PROVIDED ENTRIES =

..........

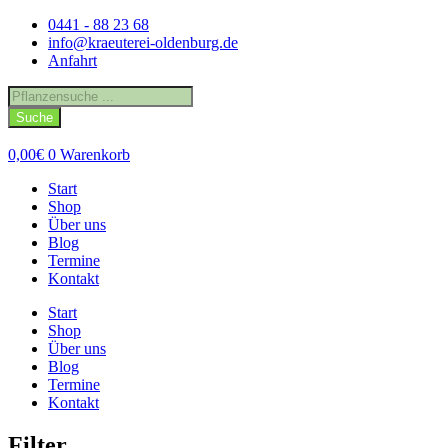
Zum
0441 - 88 23 68
Inhalt
info@kraeuterei-oldenburg.de
springen
Anfahrt
Products
search
Suche
0,00
€
0
Warenkorb
Start
Shop
Über uns
Blog
Termine
Kontakt
Start
Shop
Über uns
Blog
Termine
Kontakt
Filter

..........

TASK TO COMPLETE =
The response should consist of the entries above, given again exactly and free of pictures.

YOUR SOLUTION =
Zum
0441 - 88 23 68
Inhalt
info@kraeuterei-oldenburg.de
springen
Anfahrt
Products
search
Suche
0,00
€
0
Warenkorb
Start
Shop
Über uns
Blog
Termine
Kontakt
Start
Shop
Über uns
Blog
Termine
Kontakt
Filter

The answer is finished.